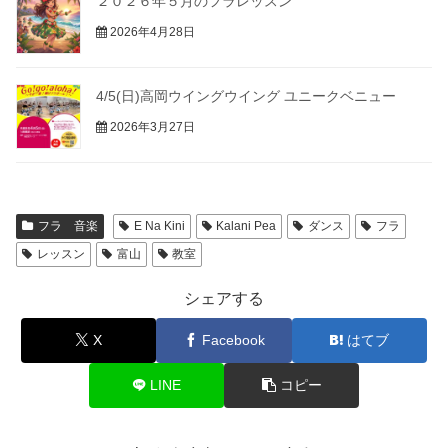
２０２６年５月のフラレッスン
2026年4月28日
4/5(日)高岡ウイングウイング ユニークベニュー
2026年3月27日
フラ 音楽
E Na Kini
Kalani Pea
ダンス
フラ
レッスン
富山
教室
シェアする
X
Facebook
はてブ
LINE
コピー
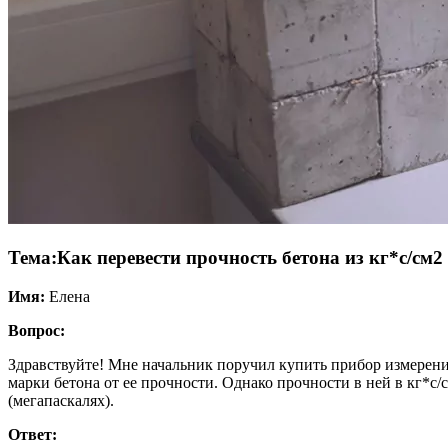
Тема:
Как перевести прочность бетона из кг*с/см
Имя:
Елена
Вопрос:
Здравствуйте! Мне начальник поручил купить прибор измерени
марки бетона от ее прочности. Однако прочности в ней в кг*с
(мегапаскалях).
Ответ:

◆ REQUIREMENT
Please keep every line of the data the same when you reproduce it, and keep every picture out.

◆ EXERCISE SOLUTION
２０２６年５月のフラレッスン
2026年4月28日
4/5(日)高岡ウイングウイング ユニークベニュー
2026年3月27日
フラ 音楽
E Na Kini
Kalani Pea
ダンス
フラ
レッスン
富山
教室
シェアする
X
Facebook
はてブ
LINE
コピー
Тема:
Как перевести прочность бетона из кг*с/см
Имя:
Елена
Вопрос:
Здравствуйте! Мне начальник поручил купить прибор измерени
марки бетона от ее прочности. Однако прочности в ней в кг*с
(мегапаскалях).
Ответ:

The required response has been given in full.